● **Data for analysis**:
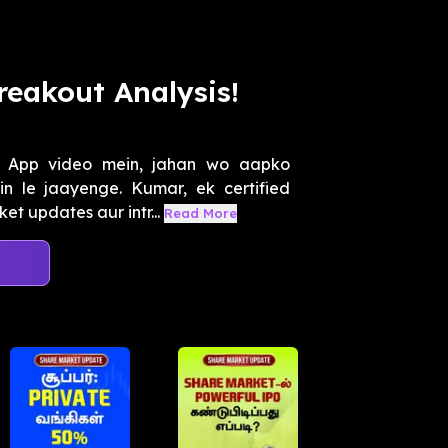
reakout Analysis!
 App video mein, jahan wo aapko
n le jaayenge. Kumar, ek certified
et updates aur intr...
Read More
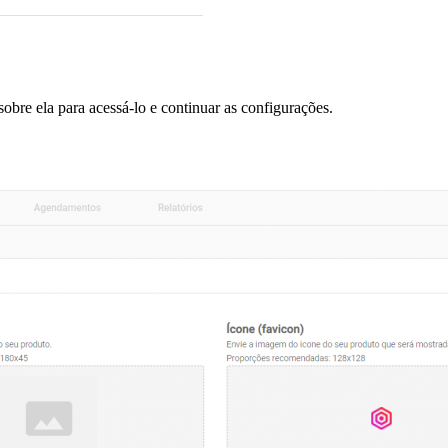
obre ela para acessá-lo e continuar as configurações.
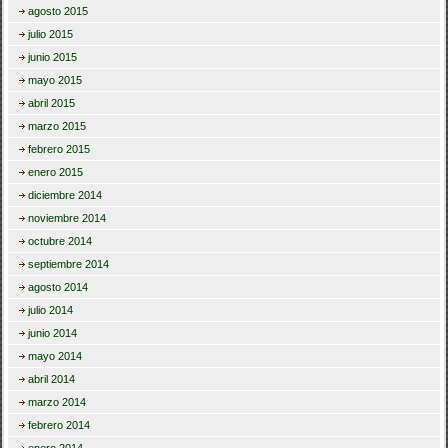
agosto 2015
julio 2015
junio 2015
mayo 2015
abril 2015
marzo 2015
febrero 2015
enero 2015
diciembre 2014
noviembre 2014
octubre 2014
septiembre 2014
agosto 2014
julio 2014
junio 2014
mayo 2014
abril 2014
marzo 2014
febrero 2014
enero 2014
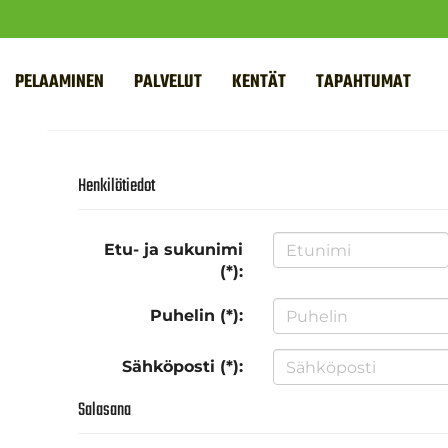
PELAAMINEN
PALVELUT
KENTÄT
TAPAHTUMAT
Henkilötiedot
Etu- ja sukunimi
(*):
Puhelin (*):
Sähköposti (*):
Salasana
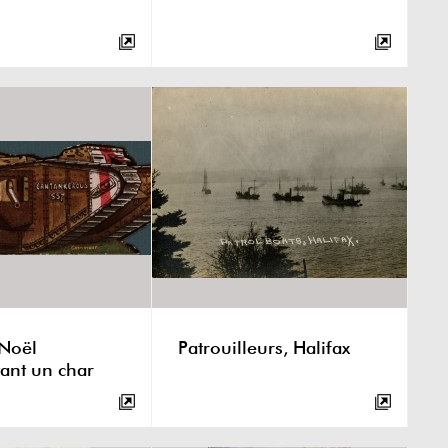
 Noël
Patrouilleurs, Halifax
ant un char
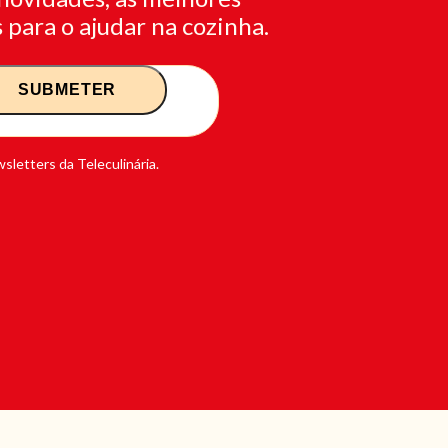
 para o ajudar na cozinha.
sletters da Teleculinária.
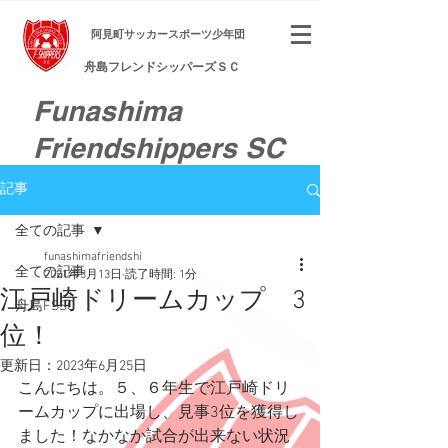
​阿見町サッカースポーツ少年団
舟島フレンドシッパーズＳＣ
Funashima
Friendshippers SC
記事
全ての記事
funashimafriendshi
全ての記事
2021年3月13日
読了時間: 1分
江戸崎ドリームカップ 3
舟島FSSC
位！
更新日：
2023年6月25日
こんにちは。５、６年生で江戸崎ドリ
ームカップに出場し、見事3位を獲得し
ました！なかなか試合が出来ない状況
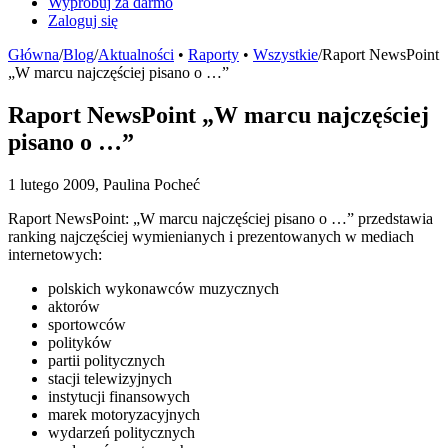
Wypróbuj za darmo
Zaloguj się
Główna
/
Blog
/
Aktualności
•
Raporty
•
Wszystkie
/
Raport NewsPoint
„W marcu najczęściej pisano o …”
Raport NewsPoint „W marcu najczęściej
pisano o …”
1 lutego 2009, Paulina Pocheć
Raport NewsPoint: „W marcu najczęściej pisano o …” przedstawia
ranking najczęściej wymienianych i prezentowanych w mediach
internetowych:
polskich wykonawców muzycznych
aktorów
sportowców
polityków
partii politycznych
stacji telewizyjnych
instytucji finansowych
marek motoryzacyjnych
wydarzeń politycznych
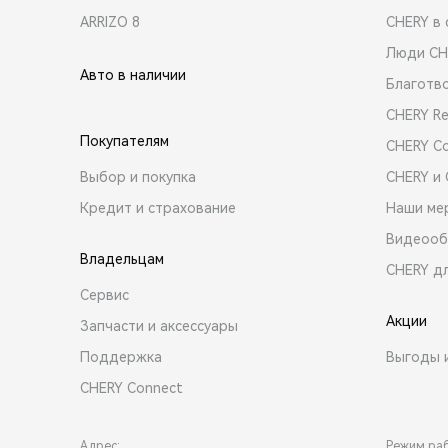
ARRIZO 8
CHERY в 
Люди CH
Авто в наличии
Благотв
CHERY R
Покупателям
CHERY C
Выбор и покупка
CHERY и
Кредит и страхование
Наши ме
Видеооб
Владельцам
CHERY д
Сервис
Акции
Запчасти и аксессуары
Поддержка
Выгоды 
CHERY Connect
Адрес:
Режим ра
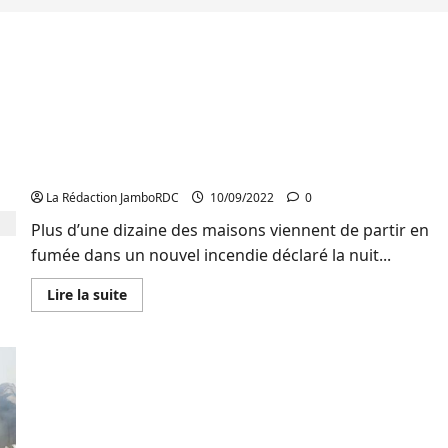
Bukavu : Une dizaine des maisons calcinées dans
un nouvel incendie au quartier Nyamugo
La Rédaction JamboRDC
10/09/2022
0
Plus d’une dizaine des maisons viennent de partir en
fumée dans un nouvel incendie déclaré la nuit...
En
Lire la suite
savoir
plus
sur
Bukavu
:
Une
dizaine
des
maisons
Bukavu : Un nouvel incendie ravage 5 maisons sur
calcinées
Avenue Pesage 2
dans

--

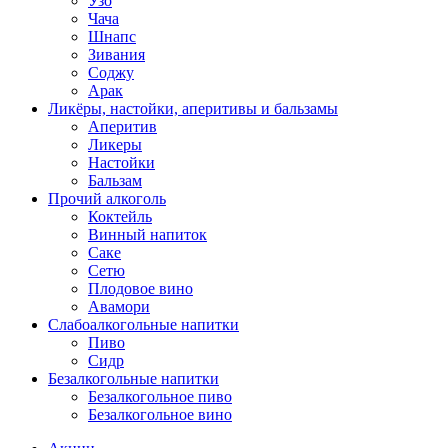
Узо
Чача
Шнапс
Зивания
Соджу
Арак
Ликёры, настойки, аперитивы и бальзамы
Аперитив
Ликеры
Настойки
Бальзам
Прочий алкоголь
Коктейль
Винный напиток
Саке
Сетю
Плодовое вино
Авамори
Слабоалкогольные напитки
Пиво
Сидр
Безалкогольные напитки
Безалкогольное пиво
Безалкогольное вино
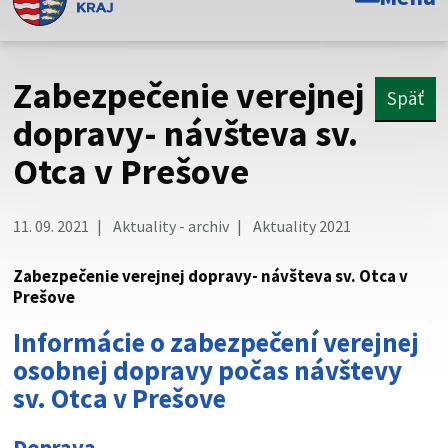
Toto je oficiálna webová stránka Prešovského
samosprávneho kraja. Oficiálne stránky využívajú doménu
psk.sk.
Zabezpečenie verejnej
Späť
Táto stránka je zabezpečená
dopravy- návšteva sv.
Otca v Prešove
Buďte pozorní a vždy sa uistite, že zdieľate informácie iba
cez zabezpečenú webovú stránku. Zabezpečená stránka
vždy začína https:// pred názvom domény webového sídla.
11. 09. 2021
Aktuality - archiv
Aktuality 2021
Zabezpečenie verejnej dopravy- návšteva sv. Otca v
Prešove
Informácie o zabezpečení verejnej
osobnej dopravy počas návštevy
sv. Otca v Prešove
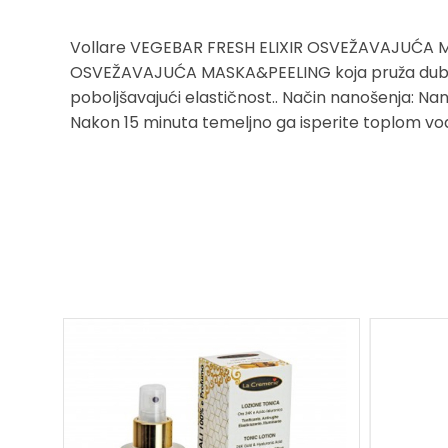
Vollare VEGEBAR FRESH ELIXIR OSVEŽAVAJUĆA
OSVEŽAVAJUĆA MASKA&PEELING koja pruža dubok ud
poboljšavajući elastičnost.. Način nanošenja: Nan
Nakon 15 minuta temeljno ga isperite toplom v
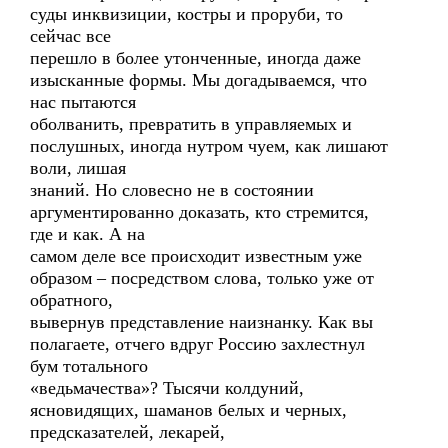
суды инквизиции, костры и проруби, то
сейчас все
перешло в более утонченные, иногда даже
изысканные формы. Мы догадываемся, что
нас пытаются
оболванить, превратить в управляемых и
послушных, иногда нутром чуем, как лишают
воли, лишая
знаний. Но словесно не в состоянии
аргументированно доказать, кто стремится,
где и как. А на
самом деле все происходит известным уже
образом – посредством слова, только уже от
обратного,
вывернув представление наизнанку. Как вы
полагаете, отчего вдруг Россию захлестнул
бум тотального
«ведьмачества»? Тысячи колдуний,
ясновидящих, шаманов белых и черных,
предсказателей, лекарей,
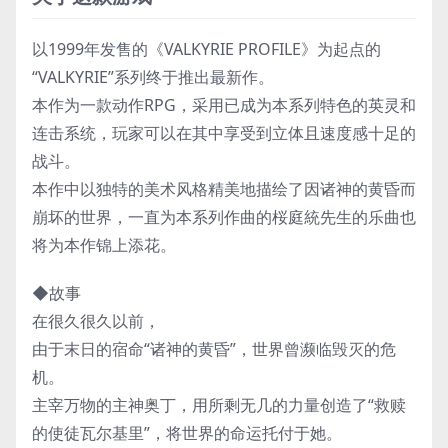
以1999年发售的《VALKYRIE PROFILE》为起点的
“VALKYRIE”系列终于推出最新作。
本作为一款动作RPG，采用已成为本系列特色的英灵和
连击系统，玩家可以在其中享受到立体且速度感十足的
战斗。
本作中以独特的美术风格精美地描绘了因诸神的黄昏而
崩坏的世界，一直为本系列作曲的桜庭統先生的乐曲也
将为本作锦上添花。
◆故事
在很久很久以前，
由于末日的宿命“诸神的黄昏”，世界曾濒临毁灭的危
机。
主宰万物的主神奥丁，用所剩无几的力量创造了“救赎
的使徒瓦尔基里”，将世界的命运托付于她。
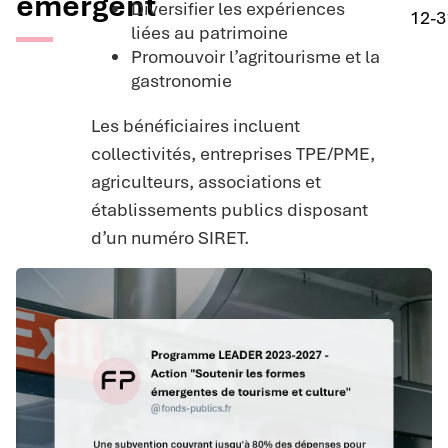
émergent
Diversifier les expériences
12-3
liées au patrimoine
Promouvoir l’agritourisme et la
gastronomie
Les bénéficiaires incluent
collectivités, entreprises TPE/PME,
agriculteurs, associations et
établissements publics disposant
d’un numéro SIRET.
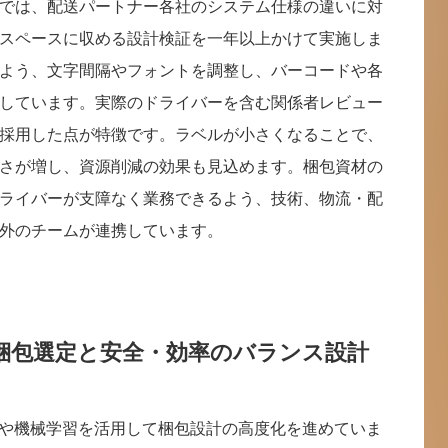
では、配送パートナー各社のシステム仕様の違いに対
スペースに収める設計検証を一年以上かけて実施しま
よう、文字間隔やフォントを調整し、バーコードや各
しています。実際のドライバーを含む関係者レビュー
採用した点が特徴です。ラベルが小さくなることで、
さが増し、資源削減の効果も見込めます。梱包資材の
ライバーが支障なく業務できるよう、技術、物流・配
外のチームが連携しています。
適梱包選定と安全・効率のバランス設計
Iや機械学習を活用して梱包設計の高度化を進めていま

● **What to work on**: Across the records above, show each line containing the word "Безалкогольное".

● **Response box**:
Безалкогольное пиво
Безалкогольное вино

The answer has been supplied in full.